I wouldn’t mind the dried fish, I told myself, but, like Indiana Jones, I had no love for snakes. To this day they make me feel uncomfortable, what with their cold lifeless eyes staring at me. Ugh!
Even when, in later years, I returned to Thailand to work as an English teacher, the sight of a snake slithering through one of the open classroom windows was enough to force me to send the children outside for an impromptu recess -- just so we cold all stampede out of the room at once.

I have detailed elsewhere how I was requested to bring along my slapstick trappings to do charity shows for the Thai Red Cross as part of my missionary calling. Soon after I arrived in Bangkok I was requested to do a show for the staff and guests at the Queen Saovabha Memorial Institute -- which sure sounded like a classy gig to me. The Institute, I was told, was part of the Queen’s Red Cross patronage. I’d come a long way, both figuratively and literally, since my days as a First of May who didn’t know a guy wire from an elephant tub. I took extra care with my makeup and costume that day -- trying to keep the clown white from melting off my face from the tropical heat and my clown blouse from showing deep sweat stains under the armpits. I powdered down with about a pound of Saint Luke’s Prickly Heat Powder.  
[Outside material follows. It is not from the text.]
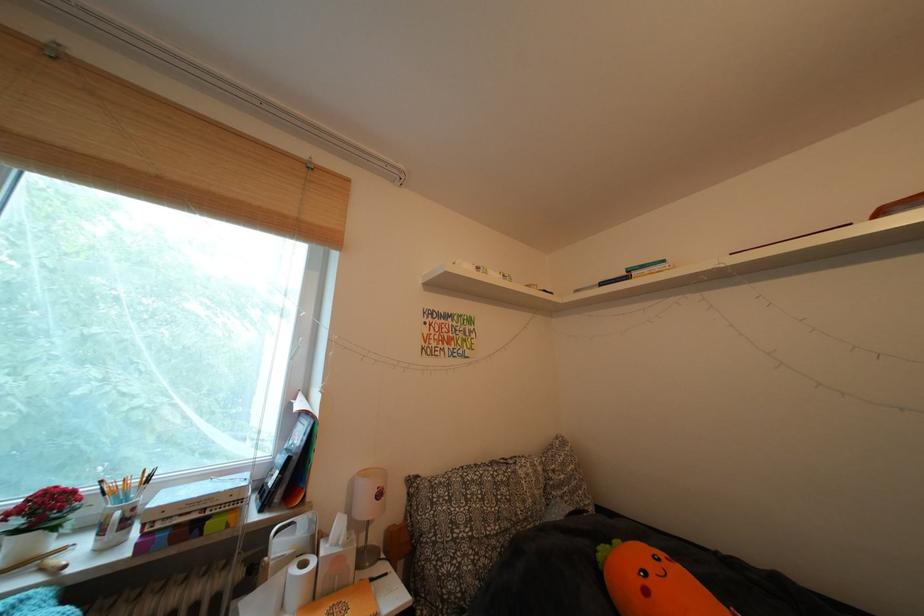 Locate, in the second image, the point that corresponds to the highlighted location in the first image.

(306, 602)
Imagine my horror, then, when I arrived at the Institute only to find out is was a big snake farm!  Too late, I was escorted past cages and pits filled with vipers and cobras and brightly colored coral snakes, while my palsied hands waved an unsteady greeting to the enthusiastic crowd that had gathered to see my show. A hastily constructed bamboo stage was set up in the courtyard, with a sea of clattering wooden folding chairs surrounding it.
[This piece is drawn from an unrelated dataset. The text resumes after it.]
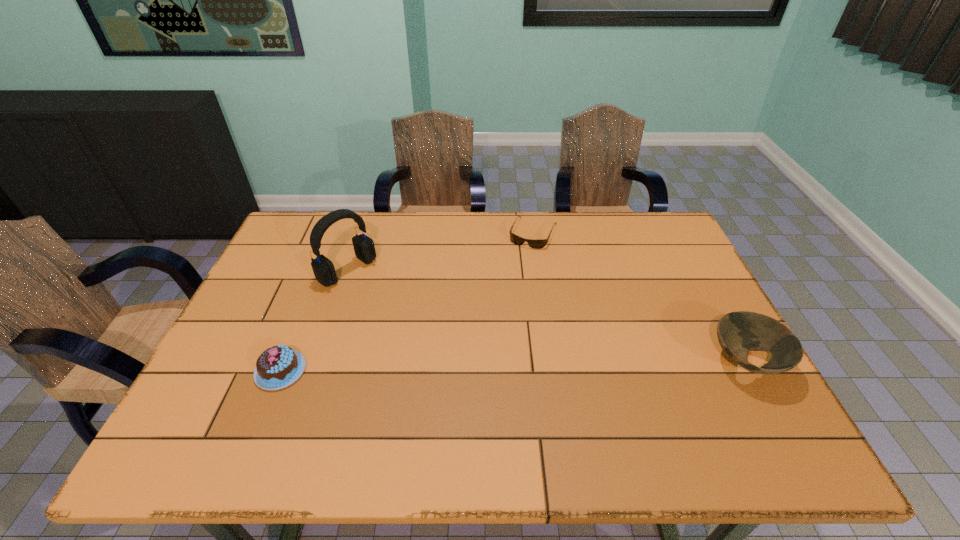 I want to click on free space on the desktop that is between the second shortest object and the third shortest object and is positioned on the front-facing side of the farthest object, so click(470, 367).

Image resolution: width=960 pixels, height=540 pixels. Find the location of `vacant spot on the desktop that is between the chocolate cake and the rightmost object and is positioned on the headband of the tallest object`. vacant spot on the desktop that is between the chocolate cake and the rightmost object and is positioned on the headband of the tallest object is located at coordinates (477, 367).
All went well to begin with. My musical saw routine garnered big laughs and shouts of “Chayo!” (which loosely translated means ‘bravo.’) I tipped over in my folding chair a dozen times, nearly reducing it to kindling, to great applause. And I panicked ‘em with a solo rendition of ‘Bigger & Bigger.’  

But then a long piece of liana vine unfortunately blew onto the bamboo stage from a nearby seesiat tree -- which I mistook as some kind of python ready to strangle me. With a hoarse scream I scrambled away from it and toppled off the stage and into a koi pond. Thrashing around in an agonized panic, thinking I was about to be boarded by a sea snake, I set up squealing like a stuck pig -- which the crowd thought was a splendid finale to my performance. I received a standing ovation.

I was escorted from the Institute, a broken man, by the Director and some of his staff, and given a rousing sendoff as I crawled into a taxi back to my humble missionary apartment. My companion, Elder Seliger, who had no fear of snakes and no liking for clowns, told me I should keep the aquatic ending to my show from now on. My reply to his suggestion was not, strictly speaking, phrased in a very godly manner -- but it was certainly heartfelt!